-- EXTRACTED MATERIAL follows --
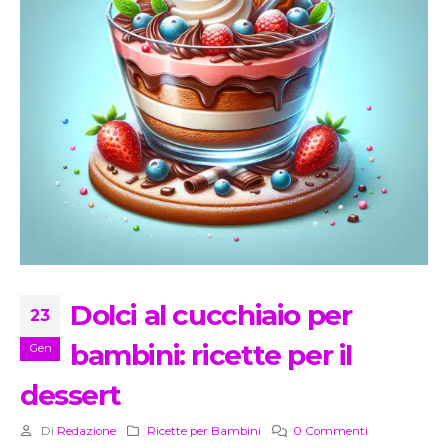
Dolci al cucchiaio per
23
bambini: ricette per il
Gen
dessert
Di
Redazione
Ricette per Bambini
0 Commenti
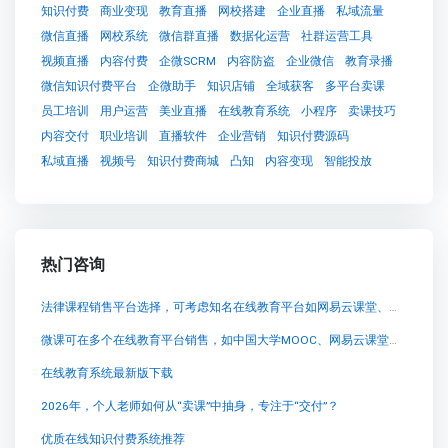
知识付费
商业变现
教育直播
网校搭建
企业直播
私域流量
微信直播
网校系统
微信群直播
数据化运营
社群运营工具
视频直播
内容付费
企微SCRM
内容防盗
企业微信
教育录播
微信知识付费平台
企微助手
知识店铺
全域获客
多平台卖课
员工培训
用户运营
美业直播
在线教育系统
小程序
卖课技巧
内容交付
职业培训
直播软件
企业营销
知识付费源码
私域直播
视频号
知识付费商城
凸知
内容变现
智能投放
热门咨询
法律课程销售平台选择，可考虑知名在线教育平台如网易云课堂、腾讯课堂等，这些平台用户基数大，
微课可在多个在线教育平台销售，如中国大学MOOC、网易云课堂等。请根据具体需求选择合适的平台
在线教育系统最新版下载
2026年，个人老师如何从“卖课”中抽身，专注于“交付”？
优质在线知识付费系统推荐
-- EXTRACTED MATERIAL concluded --
TASK → Once the pictures are removed, repeat all of the data above exactly.

WRITTEN ANSWER →
Dolci al cucchiaio per
23
bambini: ricette per il
Gen
dessert
Di
Redazione
Ricette per Bambini
0 Commenti
知识付费
商业变现
教育直播
网校搭建
企业直播
私域流量
微信直播
网校系统
微信群直播
数据化运营
社群运营工具
视频直播
内容付费
企微SCRM
内容防盗
企业微信
教育录播
微信知识付费平台
企微助手
知识店铺
全域获客
多平台卖课
员工培训
用户运营
美业直播
在线教育系统
小程序
卖课技巧
内容交付
职业培训
直播软件
企业营销
知识付费源码
私域直播
视频号
知识付费商城
凸知
内容变现
智能投放
热门咨询
法律课程销售平台选择，可考虑知名在线教育平台如网易云课堂、腾讯课堂等，这些平台用户基数大，
微课可在多个在线教育平台销售，如中国大学MOOC、网易云课堂等。请根据具体需求选择合适的平台
在线教育系统最新版下载
2026年，个人老师如何从“卖课”中抽身，专注于“交付”？
优质在线知识付费系统推荐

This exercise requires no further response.